Gestern waren wir bei der Podiumsdiskussion vom „Offenen Prozess“: „Erinnern heißt Verändern: Zur Entstehung eines Gedenkortes an die Opfer des NSU“. Wir bedanken uns für diese tolle Veranstaltung und wollen ein paar Gedanken mit euch teilen:
Besonders spannend fanden wir die Beiträge der beiden Vertreter der „Bildungsinitiative Ferhat Unvar“. Die beiden Freunde von Ferhat, welcher am 19. Februar 2020 von einem Neonazi ermordet wurde, haben nach dem rechtsterroristischen Anschlag in Hanau ein besonderes Gedenken an ihn gefunden: Gemeinsam mit der Mutter von Ferhat Unvar gründeten sie eine Bildungsinitiative. Sie gehen an Schulen und machen antirassistische Bildungsarbeit, haben Workshops entwickelt und sind Anlaufstelle für Betroffene. Wir haben sehr viel Respekt vor dieser Initiative. Ein Jahr nach der Gründung eröffnen sie noch diesen Monat eigene Räumlichkeiten. Wir finden es inspirierend zu sehen wie diese Initiative es schafft einen Anlaufort zu realisieren und wir wünschen ihnen damit viel Erfolg und immer nur das Beste.
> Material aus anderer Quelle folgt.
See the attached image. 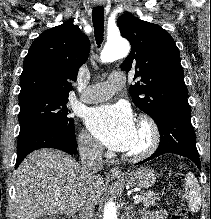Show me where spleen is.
Segmentation results:
<instances>
[{"mask_svg":"<svg viewBox=\"0 0 211 219\" xmlns=\"http://www.w3.org/2000/svg\"><path fill=\"white\" fill-rule=\"evenodd\" d=\"M185 196L187 199L188 207L191 212L198 213L201 209V189L197 178L189 172L185 179Z\"/></svg>","mask_w":211,"mask_h":219,"instance_id":"obj_1","label":"spleen"}]
</instances>
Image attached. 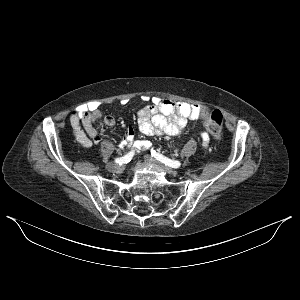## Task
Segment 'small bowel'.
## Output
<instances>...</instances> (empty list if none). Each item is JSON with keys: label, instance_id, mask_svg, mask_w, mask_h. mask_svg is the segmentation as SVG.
Returning <instances> with one entry per match:
<instances>
[{"label": "small bowel", "instance_id": "obj_1", "mask_svg": "<svg viewBox=\"0 0 300 300\" xmlns=\"http://www.w3.org/2000/svg\"><path fill=\"white\" fill-rule=\"evenodd\" d=\"M146 101L150 104L142 107L137 114L138 130L144 136L154 135H180L187 124L191 120L199 117L200 106L189 104L187 102H174L161 97H146ZM128 100H121L122 105H126ZM100 104L96 101H91L80 106L71 117V124L74 129L79 143L84 147H90L99 141L98 133L95 124L101 119ZM81 121L83 131L78 126ZM104 123L107 126L115 125V119L111 115L104 117ZM200 138L203 146L207 147L210 142V137L207 132H202ZM121 147L132 146L137 150H146L151 146L148 140H135V133L132 128H128L125 132Z\"/></svg>", "mask_w": 300, "mask_h": 300}]
</instances>
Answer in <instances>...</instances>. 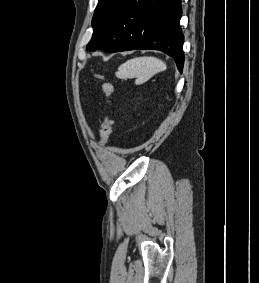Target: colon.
I'll use <instances>...</instances> for the list:
<instances>
[{
    "label": "colon",
    "mask_w": 259,
    "mask_h": 283,
    "mask_svg": "<svg viewBox=\"0 0 259 283\" xmlns=\"http://www.w3.org/2000/svg\"><path fill=\"white\" fill-rule=\"evenodd\" d=\"M101 89L107 99L108 113L101 128L100 138H101V142L107 143L115 127V120L112 115V107H111V98L114 94V86L110 82H103L101 85Z\"/></svg>",
    "instance_id": "colon-1"
}]
</instances>
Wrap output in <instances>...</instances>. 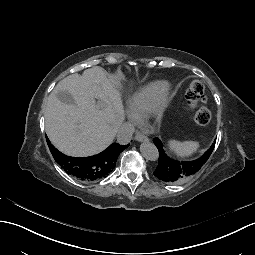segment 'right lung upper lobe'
Segmentation results:
<instances>
[{
	"label": "right lung upper lobe",
	"mask_w": 255,
	"mask_h": 255,
	"mask_svg": "<svg viewBox=\"0 0 255 255\" xmlns=\"http://www.w3.org/2000/svg\"><path fill=\"white\" fill-rule=\"evenodd\" d=\"M49 149L55 159V161L70 175L75 176L76 178L91 182L99 180L107 176L115 167L117 158L119 154L128 147V145H120L118 143L111 144L103 152L90 156L92 161H96L99 164V169L94 171V178L90 181H87L83 178V162L86 157L76 158L67 156L59 152L51 143L48 141Z\"/></svg>",
	"instance_id": "1"
}]
</instances>
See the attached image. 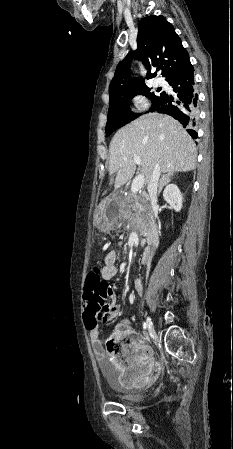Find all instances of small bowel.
<instances>
[{
  "label": "small bowel",
  "mask_w": 233,
  "mask_h": 449,
  "mask_svg": "<svg viewBox=\"0 0 233 449\" xmlns=\"http://www.w3.org/2000/svg\"><path fill=\"white\" fill-rule=\"evenodd\" d=\"M119 258L117 250L109 251L104 258V264L101 267V276L105 281H111L118 273L116 265ZM142 280L147 278L145 273L140 275ZM136 280L134 283V290L137 295L142 294L143 281ZM102 296L107 299L114 297V292L111 287L105 286ZM85 301V298H84ZM105 316L102 317L101 323H107L113 320L119 311L116 304H111L108 301L104 303ZM85 324V323H84ZM89 330V338L92 345L93 352L96 356L101 369L105 373L115 374L120 383L129 388H136L144 385L151 377L152 371L156 365V359L153 349L146 344L143 336L137 333L133 334V344L128 348H123V353L127 364L117 356H111L103 347V344L98 335V328H87Z\"/></svg>",
  "instance_id": "small-bowel-1"
}]
</instances>
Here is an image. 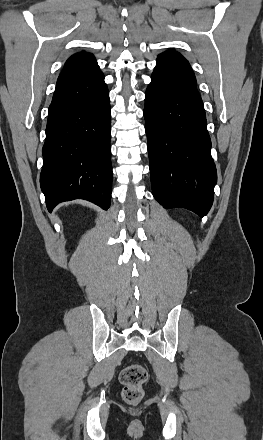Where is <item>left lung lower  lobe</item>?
<instances>
[{
	"label": "left lung lower lobe",
	"instance_id": "left-lung-lower-lobe-1",
	"mask_svg": "<svg viewBox=\"0 0 263 440\" xmlns=\"http://www.w3.org/2000/svg\"><path fill=\"white\" fill-rule=\"evenodd\" d=\"M144 117L155 199L166 209L184 207L203 217L213 203L217 172L195 75L174 50L157 58Z\"/></svg>",
	"mask_w": 263,
	"mask_h": 440
}]
</instances>
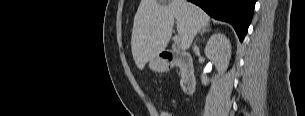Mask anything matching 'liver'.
Segmentation results:
<instances>
[{"label": "liver", "instance_id": "obj_1", "mask_svg": "<svg viewBox=\"0 0 305 116\" xmlns=\"http://www.w3.org/2000/svg\"><path fill=\"white\" fill-rule=\"evenodd\" d=\"M175 20L182 50H187L197 32L210 24V17L187 0H141L131 37L133 59L140 70L165 50Z\"/></svg>", "mask_w": 305, "mask_h": 116}]
</instances>
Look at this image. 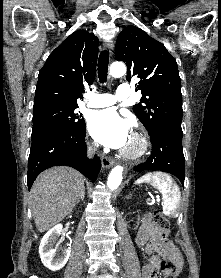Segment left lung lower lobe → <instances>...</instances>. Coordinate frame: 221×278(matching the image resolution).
<instances>
[{
	"label": "left lung lower lobe",
	"mask_w": 221,
	"mask_h": 278,
	"mask_svg": "<svg viewBox=\"0 0 221 278\" xmlns=\"http://www.w3.org/2000/svg\"><path fill=\"white\" fill-rule=\"evenodd\" d=\"M152 143L151 156L134 167L135 171L159 170L175 175L184 186L185 158L182 149V129L161 126L149 134Z\"/></svg>",
	"instance_id": "1"
}]
</instances>
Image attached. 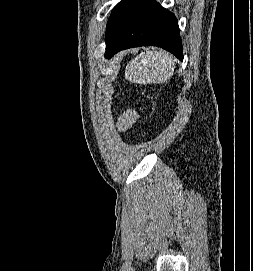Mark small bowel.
<instances>
[{
  "label": "small bowel",
  "instance_id": "1",
  "mask_svg": "<svg viewBox=\"0 0 253 271\" xmlns=\"http://www.w3.org/2000/svg\"><path fill=\"white\" fill-rule=\"evenodd\" d=\"M139 114L134 110L125 111L118 120L119 131L126 133L132 129L135 122L138 120Z\"/></svg>",
  "mask_w": 253,
  "mask_h": 271
}]
</instances>
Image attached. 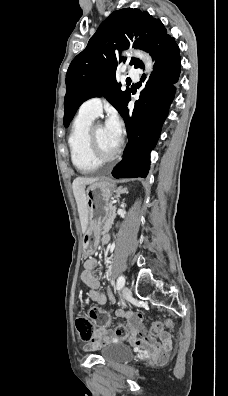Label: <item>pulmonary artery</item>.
<instances>
[{"mask_svg": "<svg viewBox=\"0 0 228 396\" xmlns=\"http://www.w3.org/2000/svg\"><path fill=\"white\" fill-rule=\"evenodd\" d=\"M128 77L133 81L139 80V72L137 69L131 68L128 71ZM102 111V100L100 97H92L83 102L79 108V113L92 117L98 116Z\"/></svg>", "mask_w": 228, "mask_h": 396, "instance_id": "obj_1", "label": "pulmonary artery"}]
</instances>
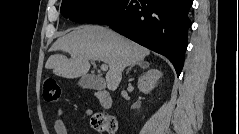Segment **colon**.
I'll return each mask as SVG.
<instances>
[{"label":"colon","mask_w":239,"mask_h":134,"mask_svg":"<svg viewBox=\"0 0 239 134\" xmlns=\"http://www.w3.org/2000/svg\"><path fill=\"white\" fill-rule=\"evenodd\" d=\"M43 97L47 102H57L61 97V89L57 81L47 77L43 81ZM92 127L104 134H116L118 130L117 120L106 114H95L91 118Z\"/></svg>","instance_id":"1"}]
</instances>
Ulf Kallscheidt vertrat die Kulturhauptstadt 2025 auf dem Podium. Auch wenn er wenig mit inhaltlich guten Beiträgen auffiel, wollen wir eine Aussage festhalten: Er versprach auf dem Podium, dass bis 2025 ein Gedenkort für die Opfer des NSU auch in Chemnitz gefunden wird. Nun sind wir gespannt wer die Kosten trägt. Ulf Aminde, der als Künstler den Entwurf für das Keupstraßenmahl „Herkesin Meydanı — Platz für Alle“ erarbeitet hat, fordert dafür weit über 50.000€ locker zu machen. So sollte es nun darum gehen diesen Prozess anzustoßen. Chemnitz ist die letzte Stadt mit NSU-Bezug, welche keinen Gedenkort und kein Mahnmal hat. Hannah Zimmermann vom Offenen Prozess hat dies gut zusammengefasst: Wir können lernen! Im gesamten Bundesgebiet sind viele Fehler beim Gedenken passiert – wir können es jetzt besser machen.
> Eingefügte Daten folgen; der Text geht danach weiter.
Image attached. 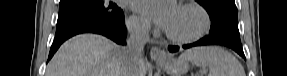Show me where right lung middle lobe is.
<instances>
[{"instance_id": "1", "label": "right lung middle lobe", "mask_w": 287, "mask_h": 76, "mask_svg": "<svg viewBox=\"0 0 287 76\" xmlns=\"http://www.w3.org/2000/svg\"><path fill=\"white\" fill-rule=\"evenodd\" d=\"M123 11L109 0H60L56 35L85 25L120 21Z\"/></svg>"}]
</instances>
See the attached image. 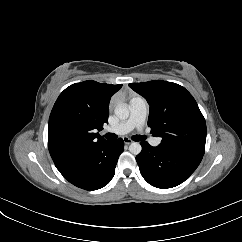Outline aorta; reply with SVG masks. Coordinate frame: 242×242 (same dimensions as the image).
<instances>
[{"instance_id": "obj_1", "label": "aorta", "mask_w": 242, "mask_h": 242, "mask_svg": "<svg viewBox=\"0 0 242 242\" xmlns=\"http://www.w3.org/2000/svg\"><path fill=\"white\" fill-rule=\"evenodd\" d=\"M114 113L116 117L119 118L120 120H126L130 114L129 109L123 105H118L115 108ZM141 150H142V147L138 142H133L129 146V151L134 155H138L141 152Z\"/></svg>"}]
</instances>
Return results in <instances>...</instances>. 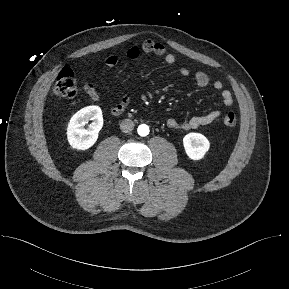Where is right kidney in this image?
I'll return each instance as SVG.
<instances>
[{
	"instance_id": "obj_1",
	"label": "right kidney",
	"mask_w": 289,
	"mask_h": 289,
	"mask_svg": "<svg viewBox=\"0 0 289 289\" xmlns=\"http://www.w3.org/2000/svg\"><path fill=\"white\" fill-rule=\"evenodd\" d=\"M92 123L85 128L86 123ZM103 126L102 110L98 106H87L76 112L67 128V139L70 146L77 150H87L92 147L97 139L98 133Z\"/></svg>"
}]
</instances>
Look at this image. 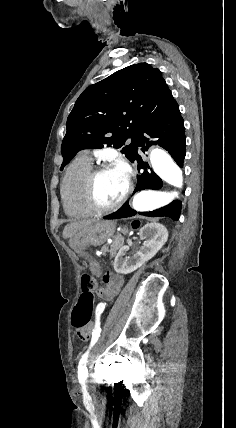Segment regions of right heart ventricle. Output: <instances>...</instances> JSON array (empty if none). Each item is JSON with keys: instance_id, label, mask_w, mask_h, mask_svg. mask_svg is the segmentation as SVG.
<instances>
[{"instance_id": "1", "label": "right heart ventricle", "mask_w": 236, "mask_h": 428, "mask_svg": "<svg viewBox=\"0 0 236 428\" xmlns=\"http://www.w3.org/2000/svg\"><path fill=\"white\" fill-rule=\"evenodd\" d=\"M92 169L91 157L82 153L70 165L62 180L61 196L64 208L74 218H88L97 213L88 206L84 196V183Z\"/></svg>"}]
</instances>
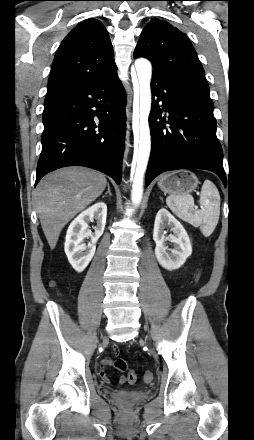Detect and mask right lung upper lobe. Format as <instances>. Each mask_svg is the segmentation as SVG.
Segmentation results:
<instances>
[{"instance_id": "obj_1", "label": "right lung upper lobe", "mask_w": 254, "mask_h": 440, "mask_svg": "<svg viewBox=\"0 0 254 440\" xmlns=\"http://www.w3.org/2000/svg\"><path fill=\"white\" fill-rule=\"evenodd\" d=\"M113 47L97 19L80 22L62 41L52 64L47 92L116 72Z\"/></svg>"}]
</instances>
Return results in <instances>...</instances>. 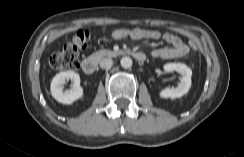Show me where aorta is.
Listing matches in <instances>:
<instances>
[{"mask_svg": "<svg viewBox=\"0 0 244 157\" xmlns=\"http://www.w3.org/2000/svg\"><path fill=\"white\" fill-rule=\"evenodd\" d=\"M120 63L124 69H128V68L132 67V59L130 57H127V56L123 57L121 59Z\"/></svg>", "mask_w": 244, "mask_h": 157, "instance_id": "1", "label": "aorta"}]
</instances>
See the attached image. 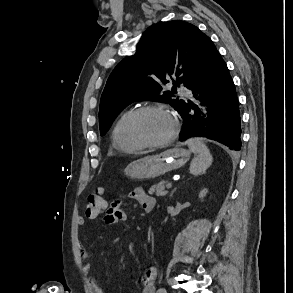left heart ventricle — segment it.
Returning a JSON list of instances; mask_svg holds the SVG:
<instances>
[{
    "instance_id": "left-heart-ventricle-1",
    "label": "left heart ventricle",
    "mask_w": 293,
    "mask_h": 293,
    "mask_svg": "<svg viewBox=\"0 0 293 293\" xmlns=\"http://www.w3.org/2000/svg\"><path fill=\"white\" fill-rule=\"evenodd\" d=\"M172 129L173 124L170 117L160 111L142 115L137 123L139 135L149 142H157L167 138Z\"/></svg>"
}]
</instances>
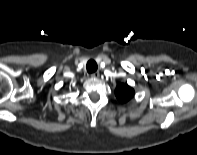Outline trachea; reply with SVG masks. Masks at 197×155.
Here are the masks:
<instances>
[{"mask_svg":"<svg viewBox=\"0 0 197 155\" xmlns=\"http://www.w3.org/2000/svg\"><path fill=\"white\" fill-rule=\"evenodd\" d=\"M86 68L88 73H94L97 70L98 66L94 60H89Z\"/></svg>","mask_w":197,"mask_h":155,"instance_id":"1","label":"trachea"}]
</instances>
Wir haben jetzt den Auftrag den Prozess anzugehen: Die Angehörigen der Opfer anzuhören, auf ihre Wünsche und Forderungen einzugehen, Betroffene in den Prozess einbinden und das Gedenken ernst nehmen. Außerdem müssen wir einen Ort in der Stadt finden, an dem wir die Taten mahnen und an die Opfer erinnern. Wir freuen uns, dass wahrscheinlich ein Dokumentationszentrum zum NSU in Chemnitz entsteht und finden es gut, wenn die Ausstellung des „Offenen Prozesses“ über die Betroffenen des NSU ab 2025 in den Räumen der Kulturhauptstadt gezeigt werden kann. Dies ersetzt aber keinen Gedenkort! Außerdem brauchen wir Begegnungstätten! Wir wünschen uns im Zuge der Kulturhauptstadt offene Räume, welche vor allem auch von migrantischen Communitys genutzt werden können. Die Zivilgesellschaft ist in Chemnitz nämlich da, aber so könnte sie auch von der Stadt unterstützt werden.